Should Wolfshag underground materialise, it will serve to maintain Otjikoto’s production for a longer timeframe, as opposed to an increased production output. And because the Wolfshag and Otjikoto pits will ultimately intersect, developing a decline from the Otjikoto side is an option being evaluated. “Should all aspects of the project proceed according to plan, development of our underground mine could start as soon as 2018. This is important considering it takes years to build the necessary infrastructure for build an underground mine.”
GOVERNMENT MEETS INDUSTRY
Dawe is a long-term resident of Namibia and believes it to be one of the top African destinations to live and do business in, especially in the mining industry which is not heavily impacted by bureaucracy. “Government does like to review legislation from time to time but government recognises and acknowledges our contribution to the economy and is willing to engage openly with the mining industry on policy changes,” Dawe states.
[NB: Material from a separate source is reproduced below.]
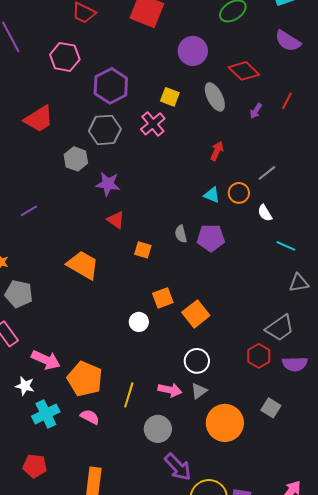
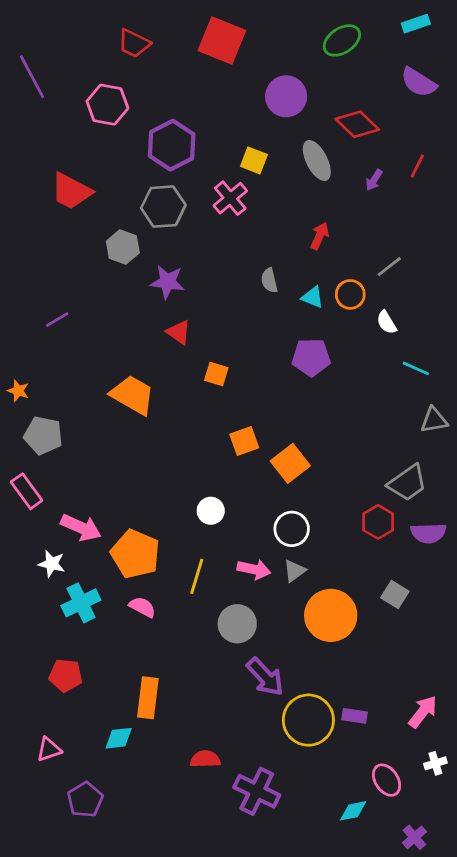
red trapezoid: (39, 119) -> (71, 191), turned 60
gray semicircle: (181, 234) -> (269, 280), moved
white circle: (139, 322) -> (211, 511), moved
Employing a majority local staff complement (98%) is only the start of B2Gold’s ‘give back’ contribution to Namibia. “Our corporate social investment (CSI) programmes are the best in-country and very much a focal area and core philosophy for the company. We focus on community livelihood, health, education and environment and conservation,” Dawe highlights.
In support of these initiatives, B2Gold Namibia has established the Namibian Chamber of Environment (NCE), stemming from the identification and need to support local non-government organisations (NGO) through the integration of industry professionals with government. “Similar initiatives in the past have failed due to a lack of core, sustainable funding but to ensure this doesn’t happen, B2Gold has provided start-up capital for the Chamber; it is our hope that it will become self sufficient in the near future. We have one of the world’s top environmentalists, Dr Chris Brown, involved together with almost every environmental/conservation NGO in country – including 40 NGO members and the Permanent Secretary of the Ministry of Environment and Tourism. This is a unique contribution to the environment by mining and has been so well received in Namibia that the model is being exported to South Africa and other African countries,” Dawe enthuses.
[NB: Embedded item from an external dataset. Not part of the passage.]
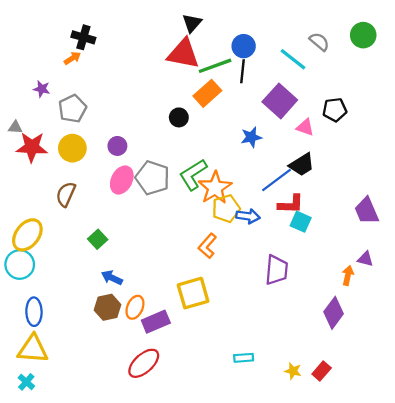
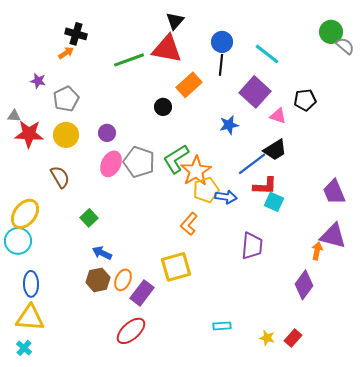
gray semicircle: (319, 42) -> (345, 46), moved
green line: (215, 66) -> (129, 60), moved
brown semicircle: (66, 194) -> (60, 177), turned 125
purple triangle: (365, 259) -> (333, 236), size x1.8
purple rectangle: (156, 322) -> (142, 293), turned -30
Further to this the company has also invested in establishing and protecting an 18 000 ha nature reserve which incorporates an environmental education centre which thousands of children visit to learn about indigenous flora and fauna. Camps on site also provide survival training and are free of charge for children. “We also use the facilities for corporate team building from which all money earned is reinvested into the centre.”
Finally, B2Gold has introduced a Colorado State University-initiated programme known as ‘Little Shop of Physics’ through its education centre as well which aims to teach children and teachers about maths, science and chemistry. Implemented at the beginning of 2016, it has been such a success that the Ministry of Education has asked the company to roll out the programme across the country.
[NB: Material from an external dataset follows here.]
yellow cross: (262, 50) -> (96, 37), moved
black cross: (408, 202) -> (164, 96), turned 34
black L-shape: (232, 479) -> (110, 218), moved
SIGNIFICANT PROSPECTS IN NAMIBIA
B2Gold has a strong (60 personnel) exploration team that has discovered some exciting gold prospects in Namibia outside of the Otjikoto operation. Dawe says that drilling results from one asset in particular, about 250 km away from the mine, is showing a lot of potential and generating a lot of interest. “Namibia is the gem of Africa and our experience here to date has been extremely positive. As such we are keen to develop another mine in the country.”